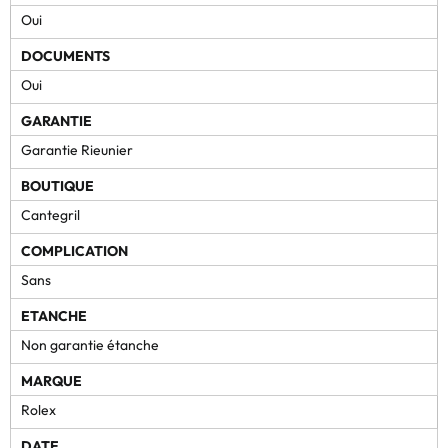
Oui
DOCUMENTS
Oui
GARANTIE
Garantie Rieunier
BOUTIQUE
Cantegril
COMPLICATION
Sans
ETANCHE
Non garantie étanche
MARQUE
Rolex
DATE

REQUIRED WORK
Leave the pictures out, and print every line of the listing exactly as written.

EXERCISE RESPONSE
Oui
DOCUMENTS
Oui
GARANTIE
Garantie Rieunier
BOUTIQUE
Cantegril
COMPLICATION
Sans
ETANCHE
Non garantie étanche
MARQUE
Rolex
DATE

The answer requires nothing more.